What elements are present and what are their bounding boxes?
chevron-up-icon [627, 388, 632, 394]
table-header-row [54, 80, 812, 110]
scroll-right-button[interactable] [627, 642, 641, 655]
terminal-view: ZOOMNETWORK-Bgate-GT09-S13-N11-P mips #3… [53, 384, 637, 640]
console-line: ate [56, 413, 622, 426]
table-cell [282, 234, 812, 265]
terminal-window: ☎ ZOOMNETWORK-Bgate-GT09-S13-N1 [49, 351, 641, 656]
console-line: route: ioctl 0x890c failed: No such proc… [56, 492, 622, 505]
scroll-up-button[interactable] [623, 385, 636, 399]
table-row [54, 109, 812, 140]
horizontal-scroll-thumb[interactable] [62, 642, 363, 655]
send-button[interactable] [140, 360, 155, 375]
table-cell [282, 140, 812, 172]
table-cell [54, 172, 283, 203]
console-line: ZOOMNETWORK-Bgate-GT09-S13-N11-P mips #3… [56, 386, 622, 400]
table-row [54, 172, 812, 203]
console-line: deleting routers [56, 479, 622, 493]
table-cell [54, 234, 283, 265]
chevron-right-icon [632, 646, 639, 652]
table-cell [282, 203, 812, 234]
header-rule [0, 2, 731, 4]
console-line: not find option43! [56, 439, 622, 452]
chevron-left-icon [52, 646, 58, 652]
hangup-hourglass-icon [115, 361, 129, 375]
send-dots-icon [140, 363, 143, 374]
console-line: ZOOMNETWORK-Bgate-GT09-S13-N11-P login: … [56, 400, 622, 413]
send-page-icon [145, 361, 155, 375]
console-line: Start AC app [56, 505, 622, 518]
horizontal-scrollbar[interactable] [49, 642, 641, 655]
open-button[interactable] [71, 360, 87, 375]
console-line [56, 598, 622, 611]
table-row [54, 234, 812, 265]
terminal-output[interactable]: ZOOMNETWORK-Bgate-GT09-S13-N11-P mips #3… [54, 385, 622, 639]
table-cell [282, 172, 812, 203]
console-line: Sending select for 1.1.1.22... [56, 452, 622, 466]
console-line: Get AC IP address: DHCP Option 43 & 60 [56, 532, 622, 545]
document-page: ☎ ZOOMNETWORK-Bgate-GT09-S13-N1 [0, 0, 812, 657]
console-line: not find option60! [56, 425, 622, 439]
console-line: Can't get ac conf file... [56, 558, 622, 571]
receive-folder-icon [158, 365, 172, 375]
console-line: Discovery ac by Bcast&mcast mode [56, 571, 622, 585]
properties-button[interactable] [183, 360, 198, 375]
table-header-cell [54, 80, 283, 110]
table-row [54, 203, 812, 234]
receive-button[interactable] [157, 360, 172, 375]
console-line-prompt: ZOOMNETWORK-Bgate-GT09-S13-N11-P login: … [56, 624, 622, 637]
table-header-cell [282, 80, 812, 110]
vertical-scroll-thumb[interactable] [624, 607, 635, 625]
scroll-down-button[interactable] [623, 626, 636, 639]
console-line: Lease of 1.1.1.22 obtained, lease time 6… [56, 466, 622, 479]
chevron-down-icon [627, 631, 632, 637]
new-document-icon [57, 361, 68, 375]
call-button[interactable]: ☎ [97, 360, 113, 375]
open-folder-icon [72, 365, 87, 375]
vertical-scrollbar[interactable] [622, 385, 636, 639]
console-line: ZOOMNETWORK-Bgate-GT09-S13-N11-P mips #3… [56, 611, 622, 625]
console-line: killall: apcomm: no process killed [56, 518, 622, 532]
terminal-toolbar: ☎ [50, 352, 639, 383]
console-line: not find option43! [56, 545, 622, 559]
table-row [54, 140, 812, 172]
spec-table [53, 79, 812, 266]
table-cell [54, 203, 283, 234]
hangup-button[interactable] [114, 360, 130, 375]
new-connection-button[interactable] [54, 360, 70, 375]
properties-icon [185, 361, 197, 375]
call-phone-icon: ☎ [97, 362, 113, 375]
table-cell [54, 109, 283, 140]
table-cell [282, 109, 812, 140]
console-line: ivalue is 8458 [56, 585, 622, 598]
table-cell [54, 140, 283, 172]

==

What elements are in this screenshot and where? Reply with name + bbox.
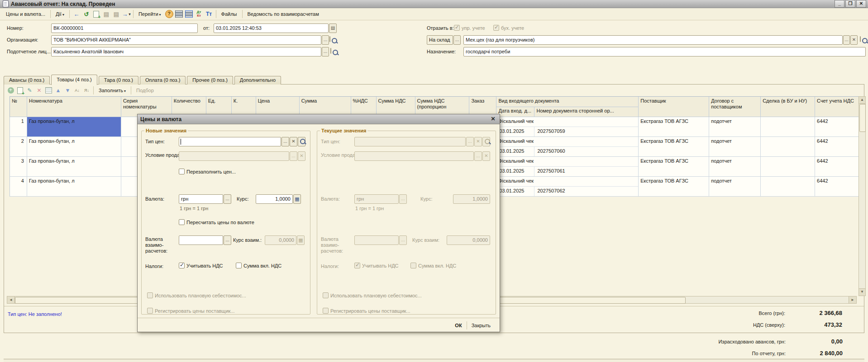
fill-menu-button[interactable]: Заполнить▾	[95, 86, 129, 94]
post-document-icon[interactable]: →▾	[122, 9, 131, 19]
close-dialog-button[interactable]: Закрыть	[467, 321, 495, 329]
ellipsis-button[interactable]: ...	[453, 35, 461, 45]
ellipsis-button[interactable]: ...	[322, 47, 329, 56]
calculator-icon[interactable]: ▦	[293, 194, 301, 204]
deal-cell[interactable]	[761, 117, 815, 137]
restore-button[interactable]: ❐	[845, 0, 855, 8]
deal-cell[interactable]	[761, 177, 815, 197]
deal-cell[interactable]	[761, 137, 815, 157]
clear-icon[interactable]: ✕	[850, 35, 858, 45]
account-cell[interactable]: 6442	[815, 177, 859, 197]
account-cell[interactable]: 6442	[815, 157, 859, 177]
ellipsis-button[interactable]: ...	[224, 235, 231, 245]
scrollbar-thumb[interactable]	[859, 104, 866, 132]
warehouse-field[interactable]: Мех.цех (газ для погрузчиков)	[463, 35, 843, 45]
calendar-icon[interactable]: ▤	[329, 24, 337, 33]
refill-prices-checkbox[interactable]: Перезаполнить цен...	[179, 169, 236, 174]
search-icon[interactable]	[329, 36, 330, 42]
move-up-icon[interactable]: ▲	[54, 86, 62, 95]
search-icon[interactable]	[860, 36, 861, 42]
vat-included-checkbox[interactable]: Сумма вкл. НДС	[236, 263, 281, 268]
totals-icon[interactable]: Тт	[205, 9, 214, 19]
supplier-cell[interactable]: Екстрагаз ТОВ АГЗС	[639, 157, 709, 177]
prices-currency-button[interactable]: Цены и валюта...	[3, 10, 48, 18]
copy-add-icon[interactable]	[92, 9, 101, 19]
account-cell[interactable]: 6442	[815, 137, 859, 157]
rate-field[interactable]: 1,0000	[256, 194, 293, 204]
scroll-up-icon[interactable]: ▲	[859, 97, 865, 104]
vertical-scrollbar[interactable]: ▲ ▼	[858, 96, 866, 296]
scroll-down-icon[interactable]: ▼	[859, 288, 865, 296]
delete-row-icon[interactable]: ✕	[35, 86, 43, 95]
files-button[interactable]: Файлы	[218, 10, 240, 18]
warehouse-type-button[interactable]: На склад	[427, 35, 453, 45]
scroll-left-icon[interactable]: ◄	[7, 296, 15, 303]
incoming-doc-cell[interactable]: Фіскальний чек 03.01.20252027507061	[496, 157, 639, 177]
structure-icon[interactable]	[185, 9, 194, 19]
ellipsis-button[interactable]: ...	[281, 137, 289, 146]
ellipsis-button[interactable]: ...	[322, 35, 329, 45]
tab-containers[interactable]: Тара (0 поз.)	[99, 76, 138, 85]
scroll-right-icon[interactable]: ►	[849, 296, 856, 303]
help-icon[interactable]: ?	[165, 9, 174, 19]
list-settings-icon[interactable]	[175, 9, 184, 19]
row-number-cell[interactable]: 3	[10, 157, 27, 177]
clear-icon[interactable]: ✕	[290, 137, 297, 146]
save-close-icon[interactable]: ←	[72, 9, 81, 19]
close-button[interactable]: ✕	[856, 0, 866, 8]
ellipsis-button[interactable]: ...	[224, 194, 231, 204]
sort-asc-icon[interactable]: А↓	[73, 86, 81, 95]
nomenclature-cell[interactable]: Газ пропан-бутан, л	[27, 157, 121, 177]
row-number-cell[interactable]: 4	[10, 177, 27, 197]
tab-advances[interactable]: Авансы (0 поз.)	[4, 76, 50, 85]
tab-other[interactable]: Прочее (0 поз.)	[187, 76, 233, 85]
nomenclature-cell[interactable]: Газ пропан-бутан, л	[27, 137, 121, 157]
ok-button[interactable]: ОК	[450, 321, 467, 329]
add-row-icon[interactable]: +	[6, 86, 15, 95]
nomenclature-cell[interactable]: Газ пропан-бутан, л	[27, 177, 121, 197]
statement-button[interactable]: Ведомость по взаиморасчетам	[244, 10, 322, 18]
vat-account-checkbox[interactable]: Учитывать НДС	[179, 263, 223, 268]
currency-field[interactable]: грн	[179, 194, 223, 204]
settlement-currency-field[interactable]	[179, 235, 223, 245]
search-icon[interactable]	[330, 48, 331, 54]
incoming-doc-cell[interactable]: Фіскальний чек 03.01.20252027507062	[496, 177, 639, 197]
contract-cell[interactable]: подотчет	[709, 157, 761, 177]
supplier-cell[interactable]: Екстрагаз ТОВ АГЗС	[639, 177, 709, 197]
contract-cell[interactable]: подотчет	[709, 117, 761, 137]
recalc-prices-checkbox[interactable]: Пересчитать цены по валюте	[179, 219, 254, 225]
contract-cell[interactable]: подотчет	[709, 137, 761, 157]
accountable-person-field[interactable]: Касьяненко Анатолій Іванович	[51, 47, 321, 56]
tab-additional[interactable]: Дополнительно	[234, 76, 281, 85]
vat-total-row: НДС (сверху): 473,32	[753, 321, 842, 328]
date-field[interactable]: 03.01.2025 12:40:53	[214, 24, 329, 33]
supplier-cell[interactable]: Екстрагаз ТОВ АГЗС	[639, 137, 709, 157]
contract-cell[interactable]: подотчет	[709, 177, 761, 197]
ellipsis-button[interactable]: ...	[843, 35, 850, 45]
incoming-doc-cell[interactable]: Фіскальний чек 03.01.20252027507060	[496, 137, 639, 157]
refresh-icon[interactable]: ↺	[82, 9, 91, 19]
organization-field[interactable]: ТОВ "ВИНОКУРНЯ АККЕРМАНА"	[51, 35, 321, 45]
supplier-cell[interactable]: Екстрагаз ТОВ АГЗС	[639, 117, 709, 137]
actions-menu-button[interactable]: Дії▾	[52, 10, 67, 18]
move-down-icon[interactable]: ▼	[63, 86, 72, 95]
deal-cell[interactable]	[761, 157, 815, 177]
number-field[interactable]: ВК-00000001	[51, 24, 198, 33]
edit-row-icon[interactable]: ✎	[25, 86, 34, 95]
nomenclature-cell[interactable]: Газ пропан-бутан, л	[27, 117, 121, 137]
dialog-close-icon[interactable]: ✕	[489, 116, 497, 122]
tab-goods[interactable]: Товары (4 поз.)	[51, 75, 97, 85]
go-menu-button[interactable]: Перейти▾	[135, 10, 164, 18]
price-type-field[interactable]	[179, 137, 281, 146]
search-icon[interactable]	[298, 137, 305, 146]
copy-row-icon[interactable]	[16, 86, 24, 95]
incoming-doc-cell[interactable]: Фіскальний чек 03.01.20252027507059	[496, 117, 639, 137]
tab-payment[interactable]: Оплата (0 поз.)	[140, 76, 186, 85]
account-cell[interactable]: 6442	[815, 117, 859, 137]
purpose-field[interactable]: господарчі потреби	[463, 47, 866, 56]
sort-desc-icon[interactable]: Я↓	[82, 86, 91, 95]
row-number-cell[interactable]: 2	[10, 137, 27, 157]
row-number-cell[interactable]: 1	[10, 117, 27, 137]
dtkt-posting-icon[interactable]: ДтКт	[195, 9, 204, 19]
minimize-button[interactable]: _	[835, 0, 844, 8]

---

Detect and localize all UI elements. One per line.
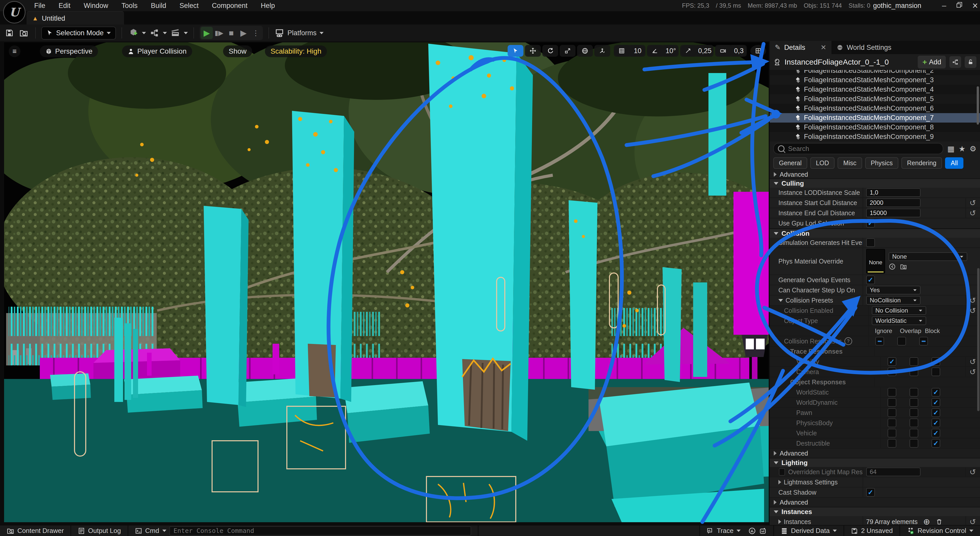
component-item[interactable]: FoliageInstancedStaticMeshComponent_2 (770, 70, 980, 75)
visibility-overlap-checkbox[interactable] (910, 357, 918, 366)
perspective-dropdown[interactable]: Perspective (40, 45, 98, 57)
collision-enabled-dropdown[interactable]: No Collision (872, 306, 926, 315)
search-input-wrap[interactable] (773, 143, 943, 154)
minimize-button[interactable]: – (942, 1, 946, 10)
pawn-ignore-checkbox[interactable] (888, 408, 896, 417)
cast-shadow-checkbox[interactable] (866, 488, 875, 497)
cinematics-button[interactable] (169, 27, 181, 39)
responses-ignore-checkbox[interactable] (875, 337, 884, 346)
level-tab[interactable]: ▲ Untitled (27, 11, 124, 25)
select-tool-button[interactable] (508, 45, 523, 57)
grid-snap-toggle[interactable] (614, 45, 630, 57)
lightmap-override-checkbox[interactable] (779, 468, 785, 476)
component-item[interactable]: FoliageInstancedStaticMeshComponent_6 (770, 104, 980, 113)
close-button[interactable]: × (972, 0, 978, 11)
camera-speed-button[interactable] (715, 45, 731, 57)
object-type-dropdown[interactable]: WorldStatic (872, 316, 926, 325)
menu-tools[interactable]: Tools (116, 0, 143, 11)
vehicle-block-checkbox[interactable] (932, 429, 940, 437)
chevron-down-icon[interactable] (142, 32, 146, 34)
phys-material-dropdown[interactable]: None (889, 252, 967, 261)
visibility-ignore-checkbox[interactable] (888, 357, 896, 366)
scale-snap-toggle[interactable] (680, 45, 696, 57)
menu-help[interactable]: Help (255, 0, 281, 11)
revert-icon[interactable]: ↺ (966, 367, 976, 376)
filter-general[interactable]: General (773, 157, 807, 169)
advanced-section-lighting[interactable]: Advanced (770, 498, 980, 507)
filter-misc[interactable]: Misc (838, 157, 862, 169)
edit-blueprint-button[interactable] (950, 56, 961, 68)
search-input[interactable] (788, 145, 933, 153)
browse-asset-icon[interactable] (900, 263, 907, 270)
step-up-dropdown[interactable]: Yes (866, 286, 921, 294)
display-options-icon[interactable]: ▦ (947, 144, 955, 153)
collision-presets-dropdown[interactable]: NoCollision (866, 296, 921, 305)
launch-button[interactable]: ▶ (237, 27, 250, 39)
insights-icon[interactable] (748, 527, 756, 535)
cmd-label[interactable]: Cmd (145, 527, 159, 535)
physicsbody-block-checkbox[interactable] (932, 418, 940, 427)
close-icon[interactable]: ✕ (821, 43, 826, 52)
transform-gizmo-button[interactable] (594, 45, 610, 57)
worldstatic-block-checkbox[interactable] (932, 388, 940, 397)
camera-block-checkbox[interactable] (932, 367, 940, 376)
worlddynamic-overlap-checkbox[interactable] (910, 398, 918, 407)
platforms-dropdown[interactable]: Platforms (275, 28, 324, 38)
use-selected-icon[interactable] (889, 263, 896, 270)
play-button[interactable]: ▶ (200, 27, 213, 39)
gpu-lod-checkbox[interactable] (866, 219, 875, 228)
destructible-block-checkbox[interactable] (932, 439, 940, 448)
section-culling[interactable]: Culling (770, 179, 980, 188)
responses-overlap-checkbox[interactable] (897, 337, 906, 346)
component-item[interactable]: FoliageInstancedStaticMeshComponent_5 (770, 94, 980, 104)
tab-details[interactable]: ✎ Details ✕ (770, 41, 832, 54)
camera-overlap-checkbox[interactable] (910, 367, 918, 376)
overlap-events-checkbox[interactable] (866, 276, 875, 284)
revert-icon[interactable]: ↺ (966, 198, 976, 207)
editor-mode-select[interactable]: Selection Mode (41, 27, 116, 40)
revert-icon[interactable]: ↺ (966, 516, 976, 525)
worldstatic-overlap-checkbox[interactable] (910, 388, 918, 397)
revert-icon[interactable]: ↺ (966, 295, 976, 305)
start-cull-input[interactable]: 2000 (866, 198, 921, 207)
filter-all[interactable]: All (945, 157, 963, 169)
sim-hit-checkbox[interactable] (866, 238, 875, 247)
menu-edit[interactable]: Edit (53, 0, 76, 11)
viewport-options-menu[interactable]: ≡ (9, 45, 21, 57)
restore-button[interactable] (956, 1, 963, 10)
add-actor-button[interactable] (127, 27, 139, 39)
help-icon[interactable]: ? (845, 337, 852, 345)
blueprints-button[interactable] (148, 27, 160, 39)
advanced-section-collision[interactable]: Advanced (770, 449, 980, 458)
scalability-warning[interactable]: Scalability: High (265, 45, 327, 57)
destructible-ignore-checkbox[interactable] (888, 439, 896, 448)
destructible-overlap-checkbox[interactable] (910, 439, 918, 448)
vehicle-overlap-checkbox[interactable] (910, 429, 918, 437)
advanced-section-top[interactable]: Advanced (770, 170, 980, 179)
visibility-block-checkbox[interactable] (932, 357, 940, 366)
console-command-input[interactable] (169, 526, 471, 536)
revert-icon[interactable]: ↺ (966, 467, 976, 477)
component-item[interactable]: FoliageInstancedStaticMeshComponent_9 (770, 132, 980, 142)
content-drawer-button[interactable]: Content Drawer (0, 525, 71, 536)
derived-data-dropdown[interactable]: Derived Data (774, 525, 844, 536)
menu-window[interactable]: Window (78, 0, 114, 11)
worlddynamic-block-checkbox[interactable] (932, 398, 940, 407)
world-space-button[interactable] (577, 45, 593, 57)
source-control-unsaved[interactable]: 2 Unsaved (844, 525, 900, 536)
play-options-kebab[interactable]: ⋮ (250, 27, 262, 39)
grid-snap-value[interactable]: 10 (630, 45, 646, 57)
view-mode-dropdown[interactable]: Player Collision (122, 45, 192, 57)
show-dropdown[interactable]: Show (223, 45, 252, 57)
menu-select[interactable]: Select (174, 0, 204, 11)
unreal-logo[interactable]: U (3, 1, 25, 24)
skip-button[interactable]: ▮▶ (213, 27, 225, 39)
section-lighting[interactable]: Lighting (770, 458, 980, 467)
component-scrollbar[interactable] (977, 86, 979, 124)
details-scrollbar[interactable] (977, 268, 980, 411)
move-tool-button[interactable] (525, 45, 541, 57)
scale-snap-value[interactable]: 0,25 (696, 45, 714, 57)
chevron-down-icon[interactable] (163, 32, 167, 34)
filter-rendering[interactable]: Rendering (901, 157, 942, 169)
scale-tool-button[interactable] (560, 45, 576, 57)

> **TASK TO COMPLETE**:
The answer must be every line of the listing that holds the word "sort".

> **TASK RESULT**:
sort-asc-icon[interactable]: А↓	[73, 86, 81, 95]
sort-desc-icon[interactable]: Я↓	[82, 86, 91, 95]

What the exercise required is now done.